• What the task asks:
In the entries below, every line that contains "modal" must be located and copied.

Content starts

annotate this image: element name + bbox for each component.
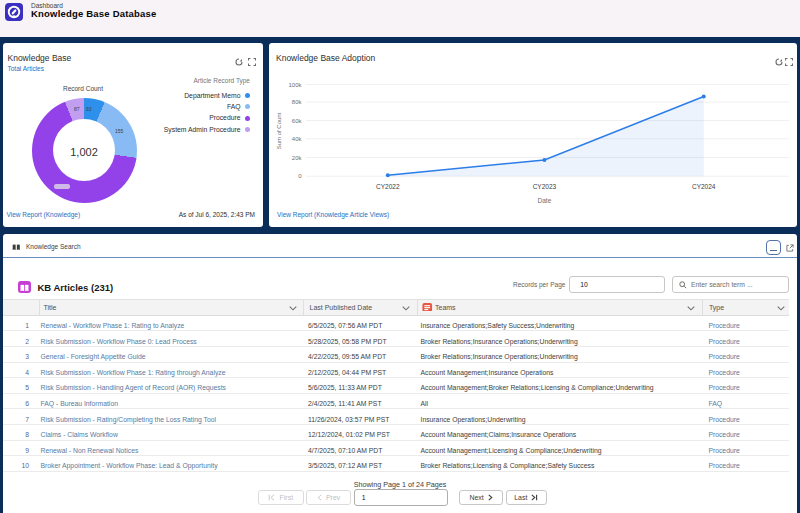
svg-text:CY2022: CY2022	[376, 183, 400, 190]
svg-text:CY2024: CY2024	[692, 183, 716, 190]
svg-text:Sum of Count: Sum of Count	[276, 112, 282, 149]
svg-text:CY2023: CY2023	[533, 183, 557, 190]
svg-text:80k: 80k	[292, 99, 303, 105]
svg-text:0: 0	[298, 173, 302, 179]
svg-text:60k: 60k	[292, 118, 303, 124]
svg-text:40k: 40k	[292, 136, 303, 142]
svg-text:100k: 100k	[288, 82, 302, 88]
svg-text:Date: Date	[538, 197, 552, 204]
svg-text:20k: 20k	[292, 155, 303, 161]
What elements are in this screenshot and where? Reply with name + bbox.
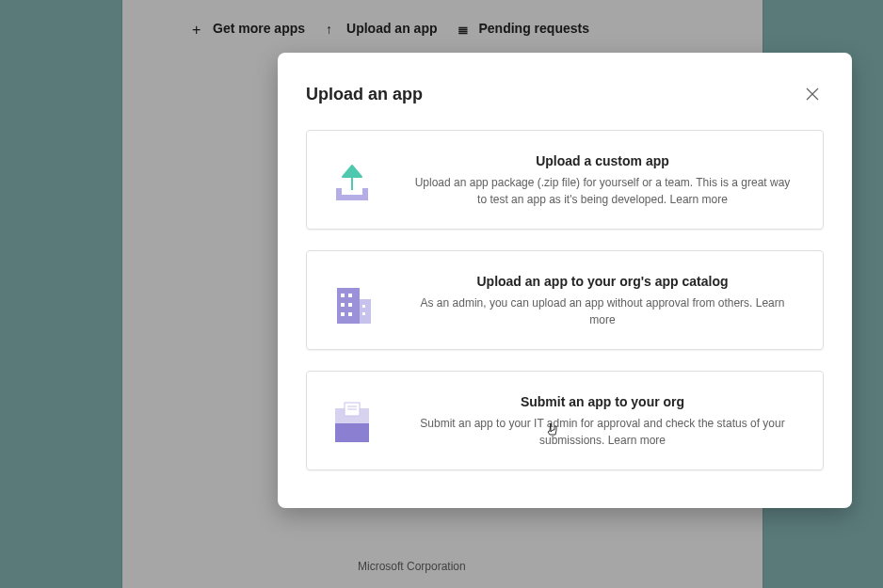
card-title: Upload an app to your org's app catalog: [401, 274, 804, 289]
card-desc-text: As an admin, you can upload an app witho…: [421, 296, 756, 310]
svg-rect-4: [341, 303, 345, 307]
close-button[interactable]: [801, 83, 824, 105]
building-icon: [326, 275, 378, 327]
upload-custom-icon: [326, 154, 378, 207]
card-body: Submit an app to your org Submit an app …: [401, 394, 804, 449]
card-body: Upload a custom app Upload an app packag…: [401, 153, 804, 208]
modal-header: Upload an app: [278, 83, 852, 130]
svg-rect-10: [335, 423, 369, 442]
svg-rect-2: [341, 294, 345, 297]
close-icon: [806, 87, 819, 101]
svg-rect-9: [362, 312, 365, 315]
modal-title: Upload an app: [306, 85, 423, 104]
app-window: Get more apps Upload an app Pending requ…: [122, 0, 763, 588]
svg-rect-5: [348, 303, 352, 307]
card-desc: As an admin, you can upload an app witho…: [414, 294, 791, 328]
card-title: Upload a custom app: [401, 153, 804, 168]
card-desc: Upload an app package (.zip file) for yo…: [414, 174, 791, 208]
learn-more-link[interactable]: Learn more: [670, 193, 728, 206]
card-desc-text: Submit an app to your IT admin for appro…: [420, 417, 784, 447]
card-title: Submit an app to your org: [401, 394, 804, 409]
upload-org-catalog-card[interactable]: Upload an app to your org's app catalog …: [306, 250, 824, 350]
svg-rect-8: [362, 305, 365, 308]
card-desc-text: Upload an app package (.zip file) for yo…: [415, 176, 791, 206]
svg-rect-6: [341, 312, 345, 316]
svg-rect-3: [348, 294, 352, 297]
svg-rect-1: [360, 299, 371, 324]
svg-rect-7: [348, 312, 352, 316]
card-desc: Submit an app to your IT admin for appro…: [414, 415, 791, 449]
upload-modal: Upload an app Upload a custom app Upload…: [278, 53, 852, 508]
submit-to-org-card[interactable]: Submit an app to your org Submit an app …: [306, 371, 824, 470]
learn-more-link[interactable]: Learn more: [608, 434, 666, 447]
card-body: Upload an app to your org's app catalog …: [401, 274, 804, 328]
inbox-icon: [326, 395, 378, 448]
upload-custom-app-card[interactable]: Upload a custom app Upload an app packag…: [306, 130, 824, 230]
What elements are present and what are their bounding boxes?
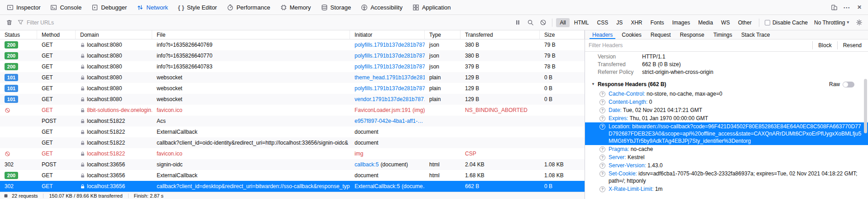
help-icon[interactable]: ? [599,107,605,113]
initiator-link[interactable]: e957f897-042e-4ba1-aff1-… [355,118,423,124]
initiator-link[interactable]: polyfills.1791b137de281b787… [355,85,425,92]
tab-console[interactable]: Console [45,0,86,15]
header-row[interactable]: ?Location: bitwarden://sso-callback?code… [585,122,868,145]
help-icon[interactable]: ? [599,146,605,152]
tab-performance[interactable]: Performance [222,0,275,15]
help-icon[interactable]: ? [599,99,605,105]
header-row[interactable]: ?Date: Tue, 02 Nov 2021 04:17:21 GMT [585,106,868,114]
header-row[interactable]: ?Server: Kestrel [585,153,868,161]
help-icon[interactable]: ? [599,186,605,192]
tab-accessibility[interactable]: Accessibility [356,0,408,15]
tab-storage[interactable]: Storage [316,0,356,15]
network-settings-button[interactable] [854,17,864,28]
disable-cache-checkbox[interactable]: Disable Cache [763,19,810,26]
search-button[interactable] [525,17,536,28]
status-cell: 302 [0,181,37,192]
pause-recording-button[interactable] [512,17,523,28]
column-header-method[interactable]: Method [37,30,76,39]
status-cell [0,148,37,159]
column-header-file[interactable]: File [152,30,350,39]
resend-button[interactable]: Resend [840,41,864,49]
help-icon[interactable]: ? [599,155,605,160]
help-icon[interactable]: ? [599,163,605,169]
header-row[interactable]: ?Expires: Thu, 01 Jan 1970 00:00:00 GMT [585,114,868,122]
header-row[interactable]: ?Cache-Control: no-store, no-cache, max-… [585,90,868,98]
detail-tab-cookies[interactable]: Cookies [617,30,646,39]
network-request-row[interactable]: GET8bit-solutions-dev.onelogin…favicon.i… [0,105,585,116]
raw-toggle[interactable] [843,82,854,87]
type-filter-css[interactable]: CSS [593,18,612,27]
devtools-menu-button[interactable]: ⋯ [841,2,853,13]
initiator-link[interactable]: polyfills.1791b137de281b787… [355,53,425,59]
help-icon[interactable]: ? [599,124,605,130]
tab-network[interactable]: Network [132,0,173,15]
detail-tab-timings[interactable]: Timings [709,30,737,39]
column-header-domain[interactable]: Domain [76,30,152,39]
header-row[interactable]: ?X-Rate-Limit-Limit: 1m [585,185,868,193]
type-filter-ws[interactable]: WS [718,18,734,27]
network-request-row[interactable]: 101GETlocalhost:8080websocketpolyfills.1… [0,83,585,94]
type-filter-all[interactable]: All [556,18,569,27]
column-header-status[interactable]: Status [0,30,37,39]
network-request-row[interactable]: 101GETlocalhost:8080websocketvendor.1791… [0,94,585,105]
help-icon[interactable]: ? [599,171,605,177]
network-request-row[interactable]: 200GETlocalhost:8080info?t=1635826640770… [0,50,585,61]
header-value: Thu, 01 Jan 1970 00:00:00 GMT [628,115,708,121]
network-request-row[interactable]: POSTlocalhost:51822Acse957f897-042e-4ba1… [0,116,585,126]
initiator-link[interactable]: polyfills.1791b137de281b787… [355,63,425,70]
tab-memory[interactable]: Memory [275,0,316,15]
scrollbar-thumb[interactable] [864,79,867,133]
column-header-transferred[interactable]: Transferred [460,30,540,39]
initiator-link[interactable]: FaviconLoader.jsm:191 [355,107,411,113]
throttling-dropdown[interactable]: No Throttling ▾ [811,19,852,26]
type-filter-html[interactable]: HTML [571,18,593,27]
clear-requests-button[interactable] [4,17,14,28]
block-button[interactable]: Block [815,41,834,49]
network-request-row[interactable]: 302POSTlocalhost:33656signin-oidccallbac… [0,159,585,170]
method-cell: GET [37,39,76,50]
header-row[interactable]: ?Pragma: no-cache [585,145,868,153]
initiator-link[interactable]: ExternalCallback:5 [355,183,400,189]
tab-application[interactable]: Application [408,0,456,15]
detail-tab-response[interactable]: Response [675,30,709,39]
initiator-link[interactable]: theme_head.1791b137de281… [355,74,425,81]
column-header-type[interactable]: Type [425,30,460,39]
header-row[interactable]: ?Content-Length: 0 [585,98,868,106]
tab-debugger[interactable]: Debugger [86,0,132,15]
tab-inspector[interactable]: Inspector [2,0,45,15]
network-request-row[interactable]: 200GETlocalhost:33656ExternalCallbackdoc… [0,170,585,181]
filter-urls-input[interactable] [27,19,510,26]
type-filter-images[interactable]: Images [669,18,694,27]
header-row[interactable]: ?Server-Version: 1.43.0 [585,161,868,170]
responsive-design-mode-button[interactable] [828,2,840,13]
network-request-row[interactable]: 200GETlocalhost:8080info?t=1635826640769… [0,39,585,50]
block-requests-button[interactable] [537,17,548,28]
initiator-link[interactable]: vendor.1791b137de281b787… [355,96,425,102]
detail-tab-headers[interactable]: Headers [588,30,617,39]
detail-tab-stack-trace[interactable]: Stack Trace [737,30,774,39]
filter-headers-input[interactable] [589,42,810,49]
close-devtools-button[interactable]: ✕ [854,2,865,13]
detail-tab-request[interactable]: Request [646,30,676,39]
initiator-link[interactable]: callback:5 [355,161,379,168]
network-request-row[interactable]: 302GETlocalhost:33656callback?client_id=… [0,181,585,192]
type-filter-media[interactable]: Media [695,18,717,27]
network-request-row[interactable]: 101GETlocalhost:8080websockettheme_head.… [0,72,585,83]
type-filter-js[interactable]: JS [613,18,626,27]
type-filter-other[interactable]: Other [734,18,755,27]
tab-style-editor[interactable]: { }Style Editor [173,0,222,15]
network-request-row[interactable]: 200GETlocalhost:8080info?t=1635826640783… [0,61,585,72]
help-icon[interactable]: ? [599,91,605,97]
column-header-size[interactable]: Size [540,30,585,39]
type-filter-fonts[interactable]: Fonts [647,18,668,27]
network-request-row[interactable]: GETlocalhost:51822favicon.icoimgCSP [0,148,585,159]
network-request-row[interactable]: GETlocalhost:51822ExternalCallbackdocume… [0,126,585,137]
header-row[interactable]: ?Set-Cookie: idsrv=adf6cba1-7075-402b-9e… [585,170,868,185]
initiator-link[interactable]: polyfills.1791b137de281b787… [355,42,425,48]
network-request-row[interactable]: GETlocalhost:51822callback?client_id=oid… [0,137,585,148]
response-headers-section[interactable]: ▼ Response Headers (662 B) Raw [585,79,868,90]
domain-cell: 8bit-solutions-dev.onelogin… [76,105,152,116]
help-icon[interactable]: ? [599,116,605,121]
column-header-initiator[interactable]: Initiator [350,30,425,39]
type-filter-xhr[interactable]: XHR [627,18,646,27]
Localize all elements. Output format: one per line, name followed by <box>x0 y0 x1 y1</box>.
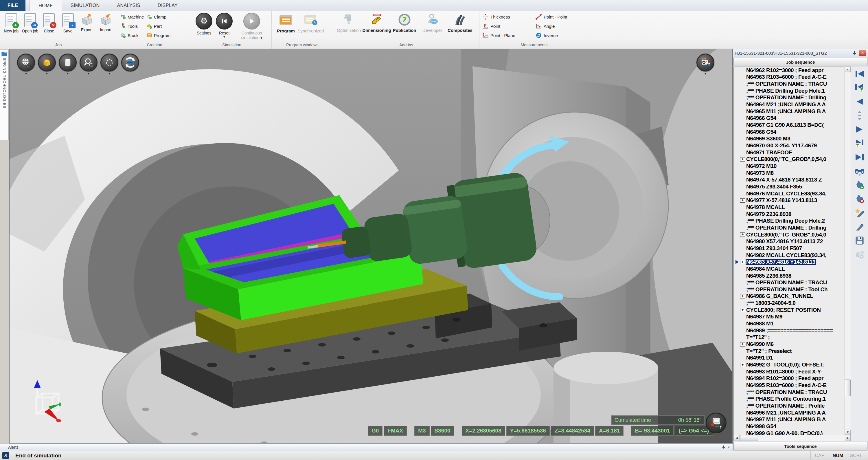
inverse-button[interactable]: Inverse <box>535 31 585 40</box>
new-job-button[interactable]: + New job <box>2 12 20 33</box>
horizontal-scroll-thumb[interactable] <box>740 435 758 441</box>
developer-button[interactable]: ACNU Developer <box>418 12 446 33</box>
gcode-line[interactable]: + N64979 Z236.8938 <box>734 211 844 218</box>
publication-button[interactable]: Publication <box>391 12 418 33</box>
gcode-line[interactable]: + ;*** OPERATION NAME : Drilling <box>734 94 844 101</box>
composites-button[interactable]: Composites <box>446 12 474 33</box>
dimensioning-button[interactable]: Dimensioning <box>363 12 391 33</box>
gcode-line[interactable]: + ;*** OPERATION NAME : Tool Ch <box>734 286 844 293</box>
tab-simulation[interactable]: SIMULATION <box>62 0 108 11</box>
view-orientation-dropdown-icon[interactable]: ▾ <box>25 72 27 75</box>
search-binoculars-button[interactable] <box>854 166 865 176</box>
gcode-line[interactable]: + T="T12" ; <box>734 334 844 341</box>
cnc-pendant-button[interactable] <box>706 412 726 433</box>
gcode-line[interactable]: + N64983 X57.4816 Y143.8113 <box>734 259 844 265</box>
alerts-bar[interactable]: Alerts × <box>0 443 733 451</box>
point-plane-button[interactable]: Point - Plane <box>482 31 533 40</box>
cylinder-view-dropdown-icon[interactable]: ▾ <box>67 72 69 75</box>
gcode-line[interactable]: + N64995 R103=6000 ; Feed A-C-E <box>734 382 844 389</box>
alerts-pin-icon[interactable] <box>722 445 725 450</box>
camera-view-button[interactable]: ▾ <box>697 54 714 75</box>
continuous-simulation-button[interactable]: Continuous simulation ▾ <box>235 12 269 40</box>
gcode-line[interactable]: + N64967 G1 G90 A6.1813 B=DC( <box>734 122 844 128</box>
stock-view-button[interactable]: ▾ <box>38 54 55 75</box>
gcode-line[interactable]: + N64964 M21 ;UNCLAMPING A A <box>734 101 844 108</box>
machine-button[interactable]: + Machine <box>120 12 144 22</box>
add-pointer-button[interactable] <box>854 180 865 190</box>
zoom-selection-button[interactable]: ▾ <box>80 54 97 75</box>
gcode-line[interactable]: + ;*** OPERATION NAME : TRACU <box>734 279 844 286</box>
expand-box-icon[interactable]: + <box>740 198 745 203</box>
angle-button[interactable]: Angle <box>535 22 585 31</box>
expand-box-icon[interactable]: + <box>740 342 745 347</box>
expand-box-icon[interactable]: + <box>740 260 745 264</box>
export-button[interactable]: Export <box>78 12 96 32</box>
gcode-line[interactable]: + N64999 G1 G90 A-90. B=DC(0.) <box>734 430 844 435</box>
open-job-button[interactable]: ➔ Open job <box>21 12 39 33</box>
lasso-selection-dropdown-icon[interactable]: ▾ <box>108 72 111 75</box>
gcode-line[interactable]: + N64996 M21 ;UNCLAMPING A A <box>734 409 844 416</box>
scroll-up-icon[interactable]: ▲ <box>845 67 850 72</box>
tools-sequence-header[interactable]: Tools sequence <box>734 442 867 451</box>
horizontal-scrollbar[interactable]: ◀ ▶ <box>734 435 850 441</box>
gcode-line[interactable]: + N64989 ;===================== <box>734 327 844 334</box>
gcode-line[interactable]: + N64987 M5 M9 <box>734 314 844 320</box>
thickness-button[interactable]: Thickness <box>482 12 533 22</box>
camera-view-dropdown-icon[interactable]: ▾ <box>705 72 707 75</box>
settings-button[interactable]: ⚙ Settings <box>194 12 214 35</box>
tab-file[interactable]: FILE <box>0 0 26 11</box>
gcode-line[interactable]: + N64975 Z93.3404 F355 <box>734 183 844 190</box>
gcode-line[interactable]: + N64966 G54 <box>734 115 844 122</box>
gcode-line[interactable]: + N64971 TRAFOOF <box>734 149 844 156</box>
save-job-button[interactable]: ▪ Save <box>59 12 77 33</box>
edit-pen-button[interactable] <box>854 222 865 232</box>
gcode-line[interactable]: + N64985 Z236.8938 <box>734 272 844 279</box>
synchronized-window-button[interactable]: Synchronized <box>298 12 323 33</box>
gcode-line[interactable]: + N64970 G0 X-254. Y117.4679 <box>734 142 844 149</box>
save-floppy-button[interactable] <box>854 236 865 246</box>
program-button[interactable]: Program <box>146 31 171 40</box>
gcode-line[interactable]: + N64991 D1 <box>734 355 844 362</box>
annotate-pen-star-button[interactable] <box>854 208 865 218</box>
import-button[interactable]: Import <box>97 12 115 32</box>
spring-technologies-tab[interactable]: SPRING TECHNOLOGIES <box>0 50 9 140</box>
gcode-line[interactable]: + N64969 S3600 M3 <box>734 136 844 142</box>
gcode-line[interactable]: + N64993 R101=8000 ; Feed X-Y- <box>734 368 844 375</box>
gcode-line[interactable]: + N64978 MCALL <box>734 204 844 211</box>
pin-icon[interactable] <box>851 50 858 56</box>
scroll-right-icon[interactable]: ▶ <box>845 435 850 441</box>
gcode-line[interactable]: + N64994 R102=3000 ; Feed appr <box>734 375 844 382</box>
rotate-view-button[interactable] <box>122 54 138 75</box>
reset-button[interactable]: Reset ▾ <box>214 12 235 38</box>
skip-to-start-button[interactable] <box>854 69 865 79</box>
gcode-line[interactable]: + ;*** OPERATION NAME : Drilling <box>734 224 844 231</box>
gcode-line[interactable]: + N64984 MCALL <box>734 265 844 272</box>
gcode-line[interactable]: + N64968 G54 <box>734 128 844 136</box>
simulation-viewport[interactable]: ▾ ▾ ▾ ▾ <box>9 49 733 443</box>
gcode-line[interactable]: + N64986 G_BACK_TUNNEL <box>734 293 844 300</box>
remove-pointer-button[interactable] <box>854 194 865 204</box>
expand-box-icon[interactable]: + <box>740 294 745 298</box>
stock-button[interactable]: + Stock <box>120 31 144 40</box>
gcode-line[interactable]: + T="T2" ; Preselect <box>734 348 844 355</box>
view-orientation-button[interactable]: ▾ <box>18 54 34 75</box>
gcode-line[interactable]: + ;*** PHASE Profile Contouring.1 <box>734 396 844 403</box>
tab-home[interactable]: HOME <box>30 0 62 11</box>
gcode-line[interactable]: + N64963 R103=6000 ; Feed A-C-E <box>734 74 844 81</box>
vertical-scrollbar[interactable]: ▲ ▼ <box>844 67 850 435</box>
expand-box-icon[interactable]: + <box>740 157 745 162</box>
gcode-line[interactable]: + CYCLE800; RESET POSITION <box>734 307 844 314</box>
cylinder-view-button[interactable]: ▾ <box>59 54 76 75</box>
part-button[interactable]: + Part <box>146 22 171 31</box>
continuous-simulation-dropdown-icon[interactable]: ▾ <box>260 36 262 40</box>
gcode-line[interactable]: + N64962 R102=3000 ; Feed appr <box>734 67 844 74</box>
job-sequence-header[interactable]: Job sequence <box>734 58 867 66</box>
lasso-selection-button[interactable]: ▾ <box>101 54 118 75</box>
gcode-line[interactable]: + N64981 Z93.3404 F507 <box>734 245 844 252</box>
tab-analysis[interactable]: ANALYSIS <box>108 0 149 11</box>
gcode-line[interactable]: + ;*** OPERATION NAME : Profile <box>734 402 844 409</box>
gcode-line[interactable]: + N64965 M11 ;UNCLAMPING B A <box>734 108 844 115</box>
gcode-line[interactable]: + N64980 X57.4816 Y143.8113 Z2 <box>734 238 844 245</box>
gcode-line[interactable]: + ;*** 18003-24004-5.0 <box>734 299 844 307</box>
gcode-line[interactable]: + N64977 X-57.4816 Y143.8113 <box>734 197 844 204</box>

Content ends

• Exercise answer:
modal-header: Upload an app: [278, 83, 852, 130]
modal-title: Upload an app: [306, 85, 423, 104]
upload-modal: Upload an app Upload a custom app Upload…: [278, 53, 852, 508]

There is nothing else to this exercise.